Его выписали через две недели, в гипсе, неоперированного, для прохождения курса лечения в больнице родного завода.
Выписали по-скотски: не дав костылей, не дав «Скорой помощи», чтобы добраться до общежития, не вызвав даже такси.
Его увел домой парень-послеаппендицитник. Стоит поразмыслить, сколько и как добирались до общежития эти двое ребят.
А затем он проходил курс лечения в больнице родного завода. Одновременно он стал выправлять бюллетень, ибо возникала нужда как-то кормиться, ибо помогать ему было некому, ибо с детства он был сиротой.
И тут оказалось, что без экспертизы, без всяких там приборов и актов он в ту ночь признан пьяным. Понюхала одна сестра, и ей показалось. Курносым, античным, картошкой, гулей и прочим носам медсестер в больнице строителей было колоссальное доверие — абсолют.
Скорописью, фиолетовым чернильцем ему вписали в голубой листок бюллетеня: «Травма в состоянии опьянения». То есть все на том самом уровне достоверности, когда немой говорил, как глухой слышал, что слепой видел, как хромой бежал.
И всего этого хватило заводу, чтобы наотрез отказаться оплачивать бюллетень.
А надо было покупать еду и надо было лечиться. Несколько месяцев в дни получек рабочие собирали Лычканову доброхотные средства. Они же собрали ему деньги на проезд в Ленинград— оперироваться. (Ни завод-гигант, ни горздрав никаких денег не дали.)
Его оперировали удачно, снабдили костылями и привезли на машине к поезду:
— Через месяц приедешь снова. Кости придут в норму — возьмемся за связки.
И он снова прибыл в Мартеновск. Тут его навестил представитель администрации цеха, борющегося за звание цеха коммунистического труда, вожак молодежи, комсорг.
— Дай-ка билет твой, — сказал вожак. — Погляжу на него.
Через неделю вожак снова зашел. Так, проходил мимо да и вспомнил. Обхватил турниковую спинку кровати руками, опробовал, потряс и сказал голосом ученого скворушки:
— Лычканов? Помню, помню, Отчистили мы тебя, старик.

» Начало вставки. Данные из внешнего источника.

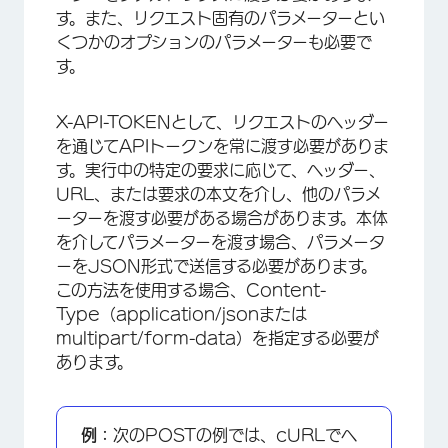
す。また、リクエスト固有のパラメーターとい
くつかのオプションのパラメーターも必要で
す。
X-API-TOKENとして、リクエストのヘッダー
を通じてAPIトークンを常に渡す必要がありま
す。実行中の特定の要求に応じて、ヘッダー、
URL、または要求の本文を介し、他のパラメ
ーターを渡す必要がある場合があります。本体
を介してパラメーターを渡す場合、パラメータ
ーをJSON形式で送信する必要があります。
この方法を使用する場合、Content-
Type（application/jsonまたは
multipart/form-data）を指定する必要が
あります。
例：
次のPOSTの例では、cURLでヘ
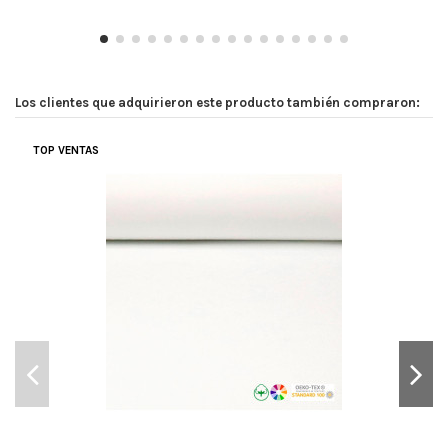
Los clientes que adquirieron este producto también compraron:
TOP VENTAS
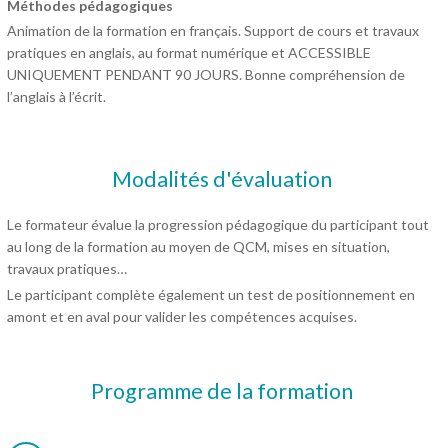
Méthodes pédagogiques
Animation de la formation en français. Support de cours et travaux
pratiques en anglais, au format numérique et ACCESSIBLE
UNIQUEMENT PENDANT 90 JOURS. Bonne compréhension de
l’anglais à l’écrit.
Modalités d'évaluation
Le formateur évalue la progression pédagogique du participant tout
au long de la formation au moyen de QCM, mises en situation,
travaux pratiques…
Le participant complète également un test de positionnement en
amont et en aval pour valider les compétences acquises.
Programme de la formation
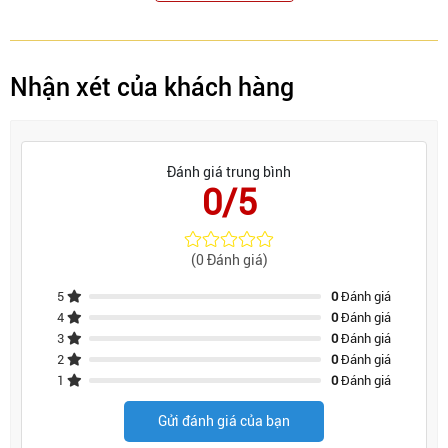
Nhận xét của khách hàng
Đánh giá trung bình
0/5
(0 Đánh giá)
5
0
Đánh giá
4
0
Đánh giá
3
0
Đánh giá
2
0
Đánh giá
1
0
Đánh giá
Gửi đánh giá của bạn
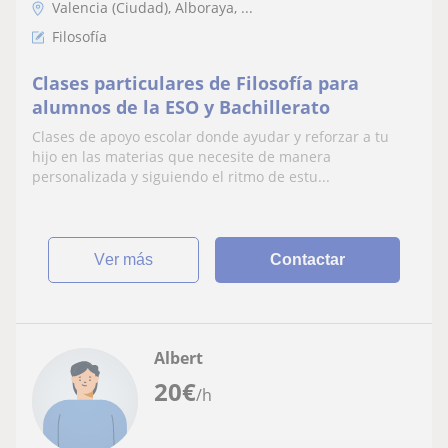
Valencia (Ciudad), Alboraya, ...
Filosofía
Clases particulares de Filosofía para
alumnos de la ESO y Bachillerato
Clases de apoyo escolar donde ayudar y reforzar a tu
hijo en las materias que necesite de manera
personalizada y siguiendo el ritmo de estu...
ver más
Contactar
Albert
20
€
/h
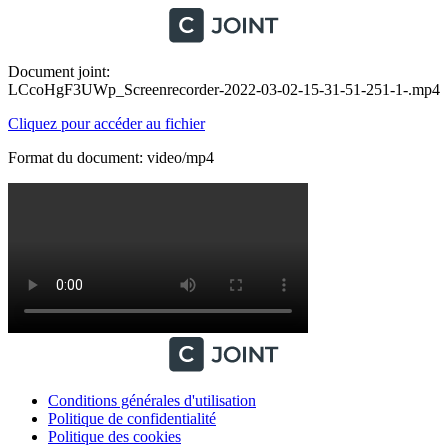
Document joint:
LCcoHgF3UWp_Screenrecorder-2022-03-02-15-31-51-251-1-.mp4
Cliquez pour accéder au fichier
Format du document: video/mp4
Conditions générales d'utilisation
Politique de confidentialité
Politique des cookies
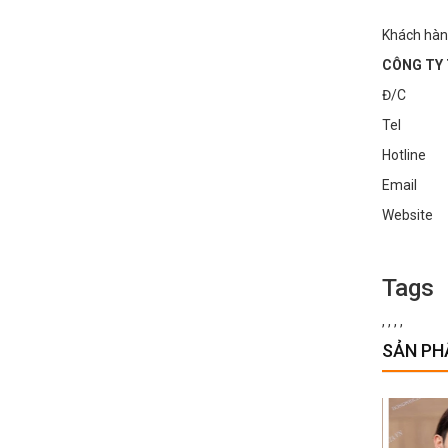
Khách hàn
CÔNG TY 
Đ/C : Số
Tel : 0
Hotline
Email :
Websi
Tags
,
,
,
,
SẢN PH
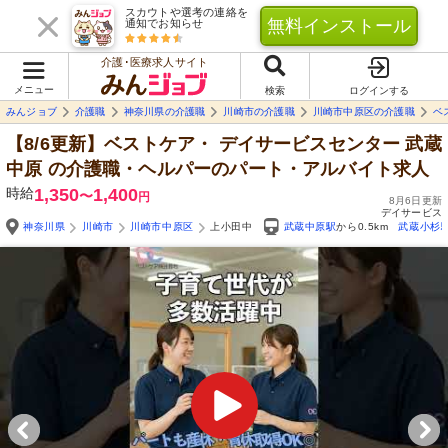
スカウトや選考の連絡を
無料インストール
通知でお知らせ
介護･医療求人サイト
メニュー
検索
ログインする
みんジョブ
介護職
神奈川県の介護職
川崎市の介護職
川崎市中原区の介護職
ベ
【8/6更新】ベストケア・ デイサービスセンター 武蔵
中原
の介護職・ヘルパーのパート・アルバイト求人
時給
1,350
1,400
〜
円
8月6日更新
デイサービス
神奈川県
川崎市
川崎市中原区
上小田中
武蔵中原駅
から0.5km
武蔵小杉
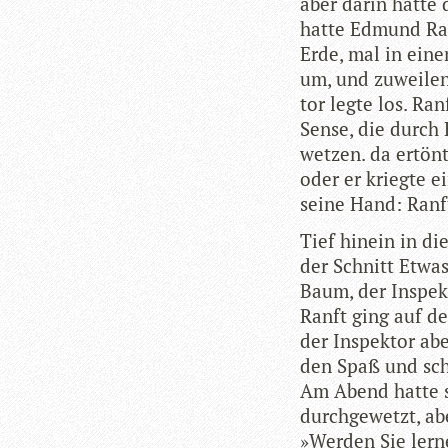
aber darin hatte 
hatte Edmund Ran
Erde, mal in eine
um, und zuwei­len
tor legte los. Ra
Sense, die durch 
wet­zen. da ertön
oder er kriegte e
seine Hand: Ranf
Tief hin­ein in d
der Schnitt Etwa
Baum, der Inspek­
Ranft ging auf de
der Inspek­tor abe
den Spaß und sch
Am Abend hatte 
durch­ge­wetzt, ab
»Wer­den Sie ler­n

— Как отчистили? — спросил он.
— А из комсомола отчистили. За тобою, гляди, неуплаты.
Так из-за одной безответственной записи («у нас медсестры сплошь пьяного чуют, у них на это дело нос собакой натерт») жестоко, несправедливо пострадал человек.
Завод, на котором он проработал пять лет, не заплатил ему ни добром, ни деньгами, завод с первой неявкой на смену забыл о нем. Администрация цеха отшила рабочих, пришедших хлопотать за Лычканова, а комсомольский секретарь заочно выбросил человека из комсомола.
Оставался профсоюз, в котором слесарь состоял одиннадцать лет и исправно платил.
— Лычканов… — задумался предзавкома. — О Лычканове известно нам что-нибудь?
— Известно, известно! — счастливыми голосами закричали люди из цехкома прокатного цеха. — Еще как известно! Помнится, украл он что-то три не то пять лет назад! Вот мы завтра еще копнем документы, что он за птица!